The basic idea of the Enlightenment is that the scientific method is a reliable way to discover truths about material reality, and we can use those discoveries along with reason to try and improve our lives and solve problems. That seems straightforwardly obvious to me. I also don't think there's a bailey concealed under that anywhere. The fact that some people said "Hey, using my reason, and using what I think are some facts I think I learned from science, I believe I can engineer human nature to excise the nasty bits like greed and jealousy and perfect us" is no more an indictment of science/materialism than "Hey, I think these cardboard arm flaps will make me fly" is an indictment of aeronautics, or, for that matter, that, "Hey, I think the good Christian thing to do is burn witches and kill baby Native Americans so their innocent souls will go to Heaven before their society misleads them" is an indictment of Christianity.

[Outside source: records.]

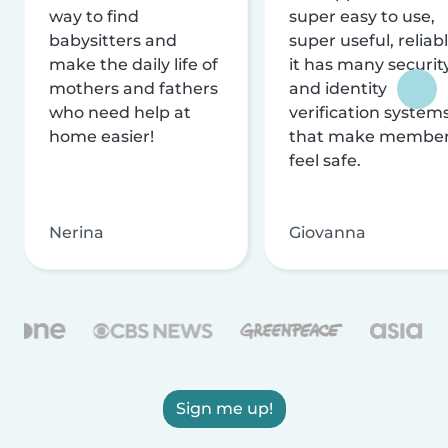
way to find
super easy to use,
babysitters and
super useful, reliabl
make the daily life of
it has many securit
mothers and fathers
and identity
who need help at
verification system
home easier!
that make membe
feel safe.
Nerina
Giovanna
Sign me up!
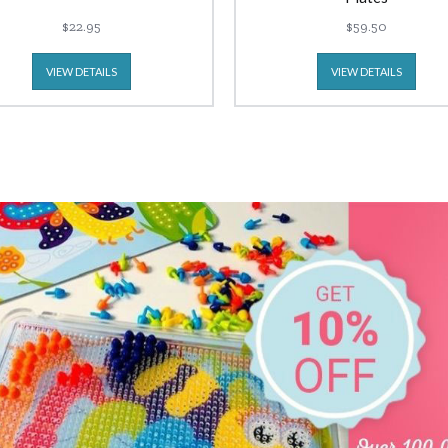
$22.95
$59.50
VIEW DETAILS
VIEW DETAILS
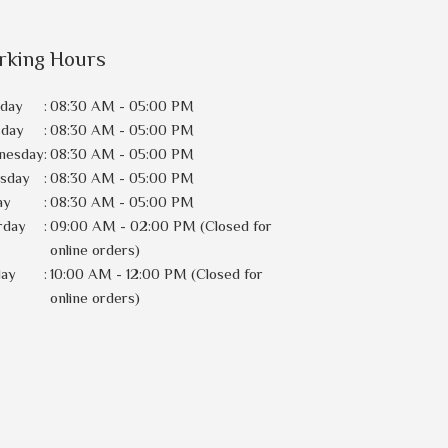
rking Hours
day
:
08:30 AM - 05:00 PM
sday
:
08:30 AM - 05:00 PM
nesday
:
08:30 AM - 05:00 PM
rsday
:
08:30 AM - 05:00 PM
ay
:
08:30 AM - 05:00 PM
rday
:
09:00 AM - 02:00 PM (Closed for
online orders)
day
:
10:00 AM - 12:00 PM (Closed for
online orders)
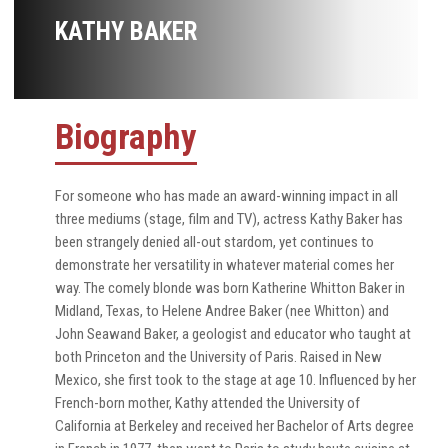
KATHY BAKER
Biography
For someone who has made an award-winning impact in all
three mediums (stage, film and TV), actress Kathy Baker has
been strangely denied all-out stardom, yet continues to
demonstrate her versatility in whatever material comes her
way. The comely blonde was born Katherine Whitton Baker in
Midland, Texas, to Helene Andree Baker (nee Whitton) and
John Seawand Baker, a geologist and educator who taught at
both Princeton and the University of Paris. Raised in New
Mexico, she first took to the stage at age 10. Influenced by her
French-born mother, Kathy attended the University of
California at Berkeley and received her Bachelor of Arts degree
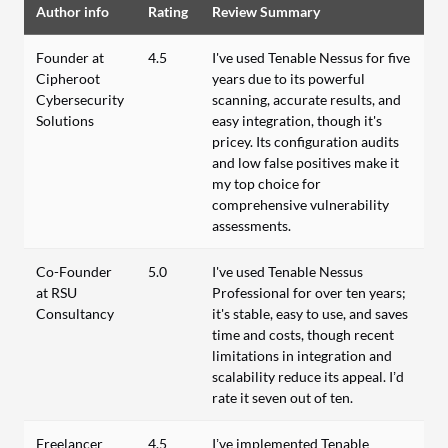
Author info
Rating
Review Summary
Founder at
4.5
I've used Tenable Nessus for five
Cipheroot
years due to its powerful
Cybersecurity
scanning, accurate results, and
Solutions
easy integration, though it's
pricey. Its configuration audits
and low false positives make it
my top choice for
comprehensive vulnerability
assessments.
Co-Founder
5.0
I've used Tenable Nessus
at RSU
Professional for over ten years;
Consultancy
it's stable, easy to use, and saves
time and costs, though recent
limitations in integration and
scalability reduce its appeal. I’d
rate it seven out of ten.
Freelancer
4.5
I’ve implemented Tenable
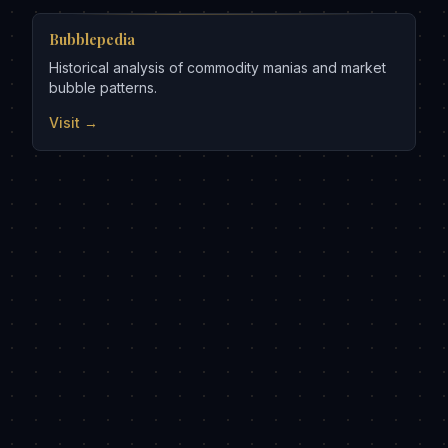
Bubblepedia
Historical analysis of commodity manias and market
bubble patterns.
Visit →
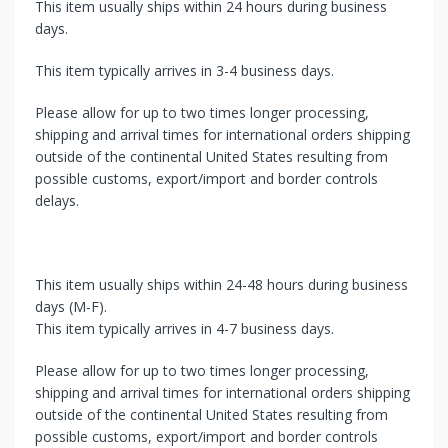
This item usually ships within 24 hours during business
days.
This item typically arrives in 3-4 business days.
Please allow for up to two times longer processing,
shipping and arrival times for international orders shipping
outside of the continental United States resulting from
possible customs, export/import and border controls
delays.
This item usually ships within 24-48 hours during business
days (M-F).
This item typically arrives in 4-7 business days.
Please allow for up to two times longer processing,
shipping and arrival times for international orders shipping
outside of the continental United States resulting from
possible customs, export/import and border controls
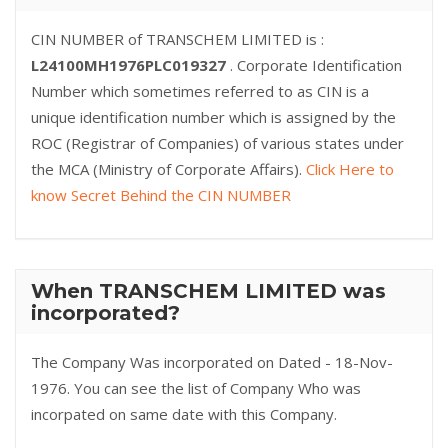
CIN NUMBER of TRANSCHEM LIMITED is :
L24100MH1976PLC019327
. Corporate Identification
Number which sometimes referred to as CIN is a
unique identification number which is assigned by the
ROC (Registrar of Companies) of various states under
the MCA (Ministry of Corporate Affairs).
Click Here to
know Secret Behind the CIN NUMBER
When TRANSCHEM LIMITED was
incorporated?
The Company Was incorporated on Dated - 18-Nov-
1976. You can see the list of Company Who was
incorpated on same date with this Company.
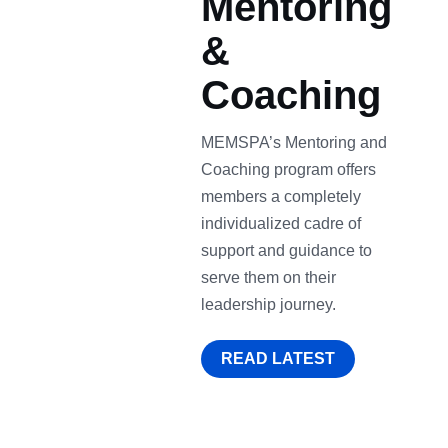
Mentoring
&
Coaching
MEMSPA’s Mentoring and
Coaching program offers
members a completely
individualized cadre of
support and guidance to
serve them on their
leadership journey.
READ LATEST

I defy you to describe an actual philosophical issue raised by science.

The framing/definition of 'issue' here seems to be the issue. I'd say the biggest issue raised by science is that people don't believe. Once a critical mass of people don't believe, the transformative power of religion, the ability to get people to self reflect and change, loses out. Religion without that is, to me, essentially pointless. You can call that science or "dazzling lies" or whatever you want to, but if you read the history of the scientific revolution many great thinkers, esp. Pascal, John Stuart Mill, Marx, etc predicted the exact crisis of meaning we have now if we couldn't reconcile Christianity and science. Turns out we couldn't.

If you are right, Christianity will continue to decline and eventually go extinct. If I am right, modernity will implode, and we Christians will be left with the work of picking up the wreckage.

I'd ask that we Christians try and fix the ship now, instead of picking up the wreckage. We seem to have strong disagreements on what that means however. I somehow don't think Jesus would approve of this whole ethos you're espousing, essentially: 'they brought this upon themselves, we'll let them kill themselves and look down in our smug superiority. Then we'll come in and say 'I told you so!.'

The framing/definition of 'issue' here seems to be the issue. I'd say the biggest issue raised by science is that people don't believe. Once a critical mass of people don't believe, the transformative power of religion, the ability to get people to self reflect and change, loses out.

I believe. So do the ~1k people who show up at my church every sunday morning, and a sizable fraction of the dozens of millions of people who claim to be Christian nation-wide. Clearly whatever harmful effect Science has had has somehow missed us all.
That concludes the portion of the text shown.